Impacto no sector bancário moçambicano
A transição para a adopção de práticas ESG não é apenas uma resposta a uma exigência externa, mas também uma oportunidade para as instituições financeiras de Moçambique se alinharem com as melhores práticas internacionais. “E por isso, passamos para influenciar verdadeiramente quem é que queremos financiar e como é que vamos acompanhar o financiamento que estamos a conceder”, afirmou Tito Tavares, director da PwC, sublinhando “a mudança de uma abordagem teórica para uma aplicação prática e impactante do ESG.”

Desafios e oportunidades
Apesar das oportunidades, a implementação efectiva do ESG no contexto moçambicano enfrenta desafios únicos.

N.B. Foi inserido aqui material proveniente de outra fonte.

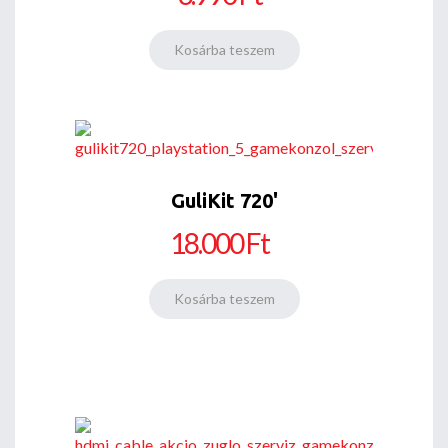
GuliKit 720'
18.000 Ft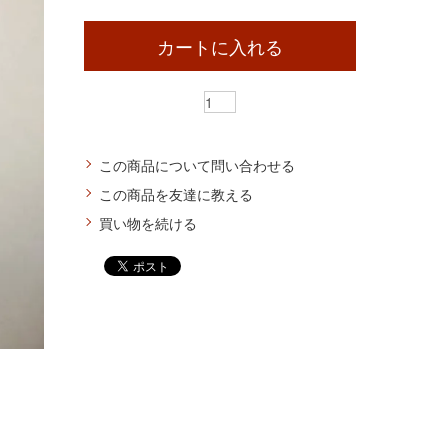
カートに入れる
この商品について問い合わせる
この商品を友達に教える
買い物を続ける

As instituições financeiras devem navegar por um ambiente regulatório em evolução, ao mesmo tempo que adaptam as práticas internacionais para a realidade local. “A adaptação dos princípios ESG à realidade de Moçambique requer uma compreensão profunda do nosso ambiente regulatório e das necessidades específicas do nosso mercado”, explicou o consultor.
Perspectivas futuras
À medida que Moçambique avança na integração do ESG, espera-se que as instituições financeiras desempenhem um papel vital na promoção de uma economia sustentável. “O alinhamento com padrões internacionais não apenas melhora a resiliência e a competitividade das instituições locais, mas também as posiciona como líderes em práticas financeiras sustentáveis na região da África Austral”, comentou Tito Tavares.

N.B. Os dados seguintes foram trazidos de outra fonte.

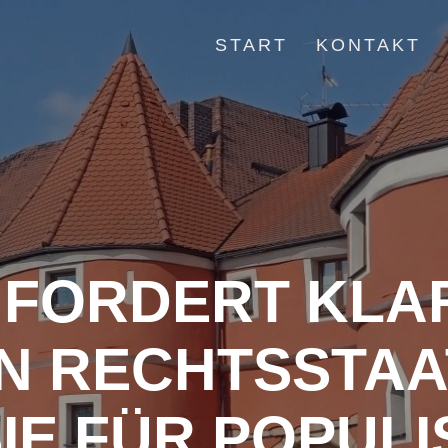
START
KONTAKT
 FORDERT KLA
N RECHTSSTAA
IE FÜR POPULI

A integração do ESG nas estratégias das instituições financeiras em Moçambique é mais do que uma tendência – é uma necessidade emergente que moldará o futuro do sector bancário no País. “As expectativas são altas, e o caminho adiante promete transformações significativas, tanto em termos de operações bancárias quanto no impacto socioeconómico mais amplo em Moçambique”, concluiu.
A primeira edição do Fórum Banca, uma iniciativa conjunta da Media4Development, publisher moçambicana detentora da revista Economia & Mercado e dos portais Diário Económico e 360º Mozambique, em parceria com a consultora PWC, teve como tema a “Banca e os Desafios do ESG e da Transição Digital em Moçambique”.

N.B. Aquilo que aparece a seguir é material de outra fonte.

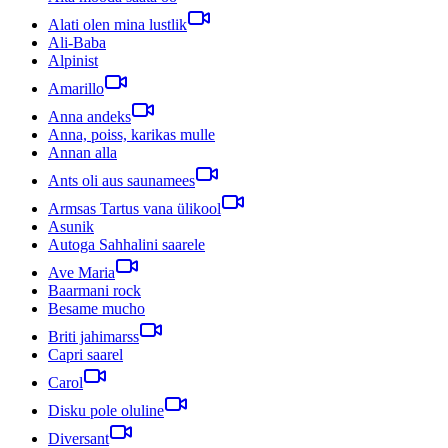
Alati olen mina lustlik
Ali-Baba
Alpinist
Amarillo
Anna andeks
Anna, poiss, karikas mulle
Annan alla
Ants oli aus saunamees
Armsas Tartus vana ülikool
Asunik
Autoga Sahhalini saarele
Ave Maria
Baarmani rock
Besame mucho
Briti jahimarss
Capri saarel
Carol
Disku pole oluline
Diversant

A primeira edição deste Fórum realizou-se num contexto em que os desafios emergentes de ESG (Ambiental, Social e Governance) e da transição e transformação digital são fulcrais para o Desenvolvimento Sustentável de Moçambique e reuniu, publicamente e pela primeira vez, os principais CEO de algumas das maiores instituições bancárias bancos nacionais – BCI, Standard Bank, Millennium bim, Access Bank, FNB e Nedbank, para além da Associação Moçambicana de Bancos.